Au moment de la reproduction, l'entonnoir et la vésicule sont remplis d'oeufs ou de spermatozoïdes. Les sexes sont séparés. Les ovaires et les testicules naissent de la différenciation des cellules péritonéales localisées sur les organes segmentaires au bord inférieur et interne de la vésicule et dans le prolongement de la base de l'entonnoir. 

L'Arénicole pond pendant les mois de février et mars. Les pontes se trouvent en abondance dans les petites dépressions que la mer laisse, en se retirant, sur les plages de sable fort remuées par les gros temps, ordinaires en cette saison. Les pontes se présentent sous la forme de petits tas ovoïdes, gélatineux, terminés par un pédoncule qui s'enfonce dans le sable. Ces masses gélatineuses sont produites par une sécrétion des glandes cutanées de la partie antérieure de l'animal, sécrétion qui retient les oeufs dans une sorte de manchon d'où l'Arénicole se retire ensuite par un mouvement de haut en bas. L'embryogénie est condensée. 

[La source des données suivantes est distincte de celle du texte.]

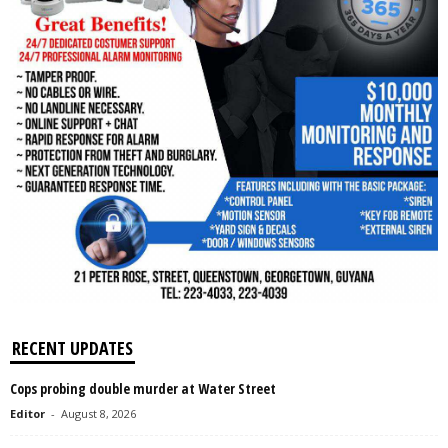
RECENT UPDATES
Cops probing double murder at Water Street
Editor
-
August 8, 2026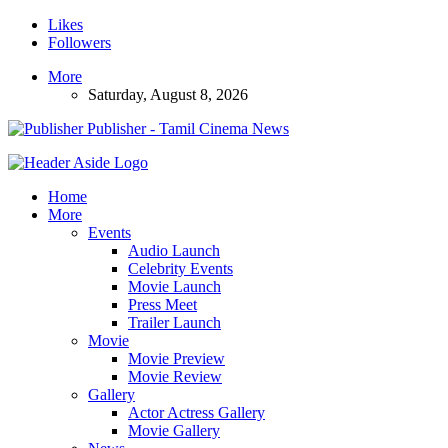
Likes
Followers
More
Saturday, August 8, 2026
Publisher - Tamil Cinema News
Home
More
Events
Audio Launch
Celebrity Events
Movie Launch
Press Meet
Trailer Launch
Movie
Movie Preview
Movie Review
Gallery
Actor Actress Gallery
Movie Gallery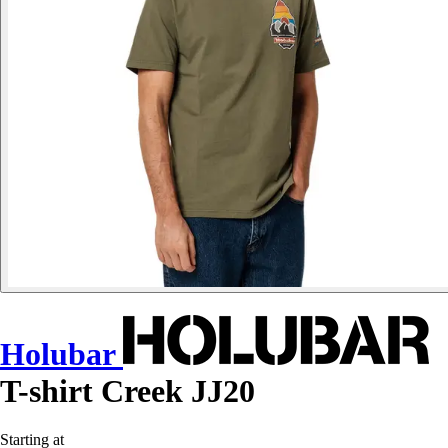
Holubar
T-shirt Creek JJ20
Starting at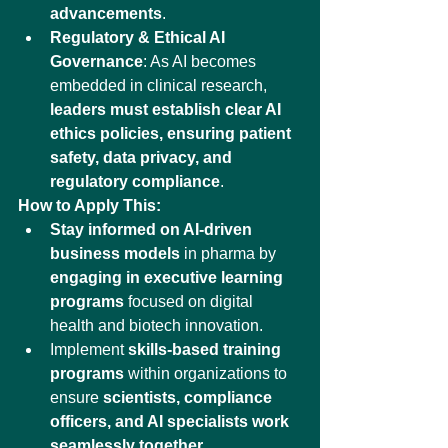
advancements
.
Regulatory & Ethical AI 
Governance
: As AI becomes 
embedded in clinical research, 
leaders must establish clear AI 
ethics policies, ensuring patient 
safety, data privacy, and 
regulatory compliance
.
How to Apply This:
Stay informed on AI-driven 
business models
 in pharma by 
engaging in executive learning 
programs
 focused on digital 
health and biotech innovation.
Implement 
skills-based training 
programs
 within organizations to 
ensure 
scientists, compliance 
officers, and AI specialists work 
seamlessly together
.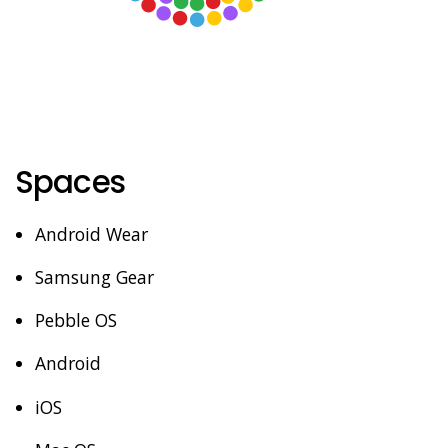
Spaces
Android Wear
Samsung Gear
Pebble OS
Android
iOS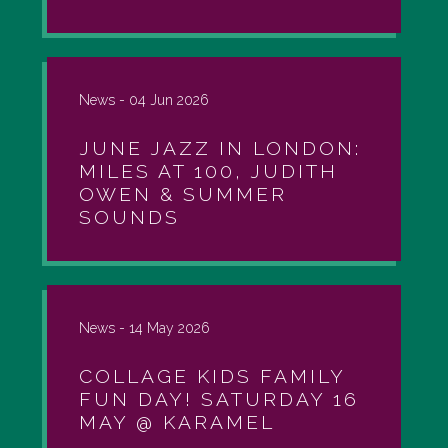
News -
04 Jun 2026
JUNE JAZZ IN LONDON:
MILES AT 100, JUDITH
OWEN & SUMMER
SOUNDS
News -
14 May 2026
COLLAGE KIDS FAMILY
FUN DAY! SATURDAY 16
MAY @ KARAMEL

Les espèces les plus intéressantes du genre sont, outre le type que nous venons d'étudier : 

1° l'Arenicola ecaudata Johnston, très facile à distinguer par ses branchies plus nombreuses (25 à 27) et par la brièveté de la région caudale, qui atteint à peine la longueur d'un des anneaux de la région branchiale. Cette espèce n'est pas rare à Saint-Vaast-la-Hougue, à Roscoff, à Concarneau. Elle est très commune au Croisic (jetée de Penbron). Claparède l'a observée dans la Méditerranée; 

2° l'Arenicola glacialis Murdock. Cette espèce est très voisine de A. marina, mais présente seulement six segments sétigères antérieurs à la région branchiale, laquelle comprend douze segments. Elle se rencontre en Alaska. (A. Giard).